One of the few components that remain unveiled in Xbox One (Durango) is the sound block. This article is intended to describe this important part inside the system.
Xbox One (Durango) audio architecture seeks a balance between the successes and tradeoffs of previous generation platforms while anticipating the increasing technical needs of next-generation implementations. It provides hardware-accelerated pathways for the most common aspects of audio rendering—compression, mixing, filtering, and so on—on a large number of concurrent voices. The architecture also provides a shared resource model for software processing consumption, allowing each individual title to select what and how much custom signal manipulation to apply in CPU utilization.
Audio Architectural Overview
In addition to general CPU power (which can be used for decoding, synthesis, rendering, and so on), Durango provides several hardware components dedicated to audio processing. The audio hardware components can address the entire unified memory space.
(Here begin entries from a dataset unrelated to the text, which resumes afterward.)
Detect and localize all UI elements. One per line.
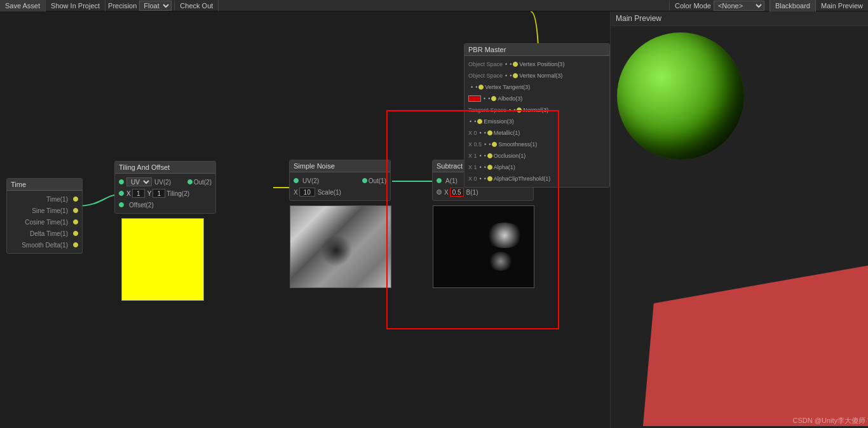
pbr-emission-port[interactable] xyxy=(477,119,482,124)
tiling-offset-in-port[interactable] xyxy=(119,202,124,207)
precision-label: Precision xyxy=(108,2,137,10)
pbr-alphaclip-port[interactable] xyxy=(487,176,492,181)
preview-shape xyxy=(639,261,868,426)
node-pbr: PBR Master Object Space • • Vertex Posit… xyxy=(464,43,610,188)
tiling-out-port[interactable] xyxy=(187,179,193,184)
sinetime-out-port[interactable] xyxy=(73,208,78,213)
node-time: Time Time(1) Sine Time(1) Cosine Time(1)… xyxy=(6,178,83,254)
main-preview-content xyxy=(611,26,868,426)
color-mode-select[interactable]: <None> xyxy=(714,1,764,11)
pbr-occlusion-row: X 1 • • Occlusion(1) xyxy=(465,150,609,162)
subtract-b-in-port[interactable] xyxy=(437,190,442,195)
pbr-alpha-row: X 1 • • Alpha(1) xyxy=(465,162,609,173)
tiling-uv-dropdown[interactable]: UV0 xyxy=(126,177,152,186)
main-preview-header: Main Preview xyxy=(611,11,868,26)
node-tiling-header: Tiling And Offset xyxy=(115,162,215,174)
tiling-uv-in-port[interactable] xyxy=(119,179,124,184)
check-out-button[interactable]: Check Out xyxy=(175,0,219,11)
cosinetime-out-port[interactable] xyxy=(73,219,78,224)
pbr-albedo-port[interactable] xyxy=(491,96,496,101)
smoothdelta-out-port[interactable] xyxy=(73,242,78,247)
pbr-smoothness-row: X 0.5 • • Smoothness(1) xyxy=(465,139,609,150)
pbr-vertex-position-row: Object Space • • Vertex Position(3) xyxy=(465,59,609,70)
canvas-area: Time Time(1) Sine Time(1) Cosine Time(1)… xyxy=(0,11,868,428)
node-graph: Time Time(1) Sine Time(1) Cosine Time(1)… xyxy=(0,11,610,428)
show-in-project-button[interactable]: Show In Project xyxy=(46,0,105,11)
tiling-offset-row: Offset(2) xyxy=(115,199,215,211)
pbr-smoothness-port[interactable] xyxy=(492,142,497,147)
precision-group: Precision Float Half xyxy=(105,1,175,11)
blackboard-button[interactable]: Blackboard xyxy=(770,0,816,11)
node-simplenoise-header: Simple Noise xyxy=(290,160,390,172)
node-simplenoise-body: UV(2) Out(1) X 10 Scale(1) xyxy=(290,172,390,200)
simplenoise-out-port[interactable] xyxy=(362,178,367,183)
cosinetime-output-row: Cosine Time(1) xyxy=(7,216,82,228)
preview-sphere xyxy=(617,32,744,160)
smoothdelta-output-row: Smooth Delta(1) xyxy=(7,239,82,251)
precision-select[interactable]: Float Half xyxy=(139,1,172,11)
simplenoise-scale-row: X 10 Scale(1) xyxy=(290,186,390,198)
pbr-vtang-port[interactable] xyxy=(478,85,484,90)
tiling-xy-row: X 1 Y 1 Tiling(2) xyxy=(115,188,215,199)
simplenoise-uv-row: UV(2) Out(1) xyxy=(290,175,390,186)
albedo-swatch xyxy=(468,95,481,102)
pbr-metallic-row: X 0 • • Metallic(1) xyxy=(465,127,609,139)
subtract-a-in-port[interactable] xyxy=(437,178,442,183)
tiling-tiling-in-port[interactable] xyxy=(119,191,124,196)
pbr-vertex-tangent-row: • • Vertex Tangent(3) xyxy=(465,81,609,93)
tiling-preview xyxy=(121,218,204,301)
simplenoise-preview xyxy=(290,205,391,288)
time-output-row: Time(1) xyxy=(7,193,82,205)
deltatime-out-port[interactable] xyxy=(73,231,78,236)
pbr-normal-port[interactable] xyxy=(517,107,522,113)
pbr-vpos-port[interactable] xyxy=(513,62,518,67)
color-mode-label: Color Mode xyxy=(675,2,711,10)
save-asset-button[interactable]: Save Asset xyxy=(0,0,46,11)
node-pbr-body: Object Space • • Vertex Position(3) Obje… xyxy=(465,56,609,187)
pbr-alpha-port[interactable] xyxy=(487,165,492,170)
color-mode-group: Color Mode <None> xyxy=(669,1,770,11)
pbr-vnorm-port[interactable] xyxy=(513,73,518,78)
main-preview-title: Main Preview xyxy=(616,14,661,23)
pbr-vertex-normal-row: Object Space • • Vertex Normal(3) xyxy=(465,70,609,81)
pbr-occlusion-port[interactable] xyxy=(487,153,492,158)
main-preview-button[interactable]: Main Preview xyxy=(816,0,868,11)
node-time-header: Time xyxy=(7,179,82,191)
toolbar: Save Asset Show In Project Precision Flo… xyxy=(0,0,868,11)
main-preview-panel: Main Preview xyxy=(610,11,868,428)
node-pbr-header: PBR Master xyxy=(465,44,609,56)
node-time-body: Time(1) Sine Time(1) Cosine Time(1) Delt… xyxy=(7,191,82,253)
simplenoise-uv-in-port[interactable] xyxy=(294,178,299,183)
node-tiling-body: UV0 UV(2) Out(2) X 1 Y 1 Tiling(2) xyxy=(115,174,215,213)
deltatime-output-row: Delta Time(1) xyxy=(7,228,82,239)
sinetime-output-row: Sine Time(1) xyxy=(7,205,82,216)
node-simplenoise: Simple Noise UV(2) Out(1) X 10 Scale(1) xyxy=(289,160,391,201)
tiling-uv-row: UV0 UV(2) Out(2) xyxy=(115,176,215,188)
node-tiling: Tiling And Offset UV0 UV(2) Out(2) X 1 Y xyxy=(114,161,216,214)
pbr-metallic-port[interactable] xyxy=(487,130,492,135)
subtract-preview xyxy=(433,205,534,288)
subtract-b-value[interactable]: 0.5 xyxy=(450,188,464,197)
subtract-b-row: X 0.5 B(1) xyxy=(433,186,533,198)
time-out-port[interactable] xyxy=(73,197,78,202)
pbr-emission-row: • • Emission(3) xyxy=(465,116,609,127)
pbr-albedo-row: • • Albedo(3) xyxy=(465,93,609,104)
pbr-alphaclip-row: X 0 • • AlphaClipThreshold(1) xyxy=(465,173,609,184)
pbr-normal-row: Tangent Space • • Normal(3) xyxy=(465,104,609,116)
Here you can see the hardware-accelerated audio components:
The SHAPE (Scalable Hardware Audio Processing Engine) block comprises the majority of audio functionality, although the other processors also contribute significant features.
SHAPE (Scalable Hardware Audio Processing Engine)
The core hardware dedicated to audio processing is SHAPE. It is designed to perform many of the basic operations commonly required on a per-voice basis. This hardware allows a developer to reduce CPU impact—even for high polyphony and complex-signal routings—and still provide the flexibility of SHAPE/CPU data interchange if a title chooses to perform custom digital signal processing, analysis, or software synthesis.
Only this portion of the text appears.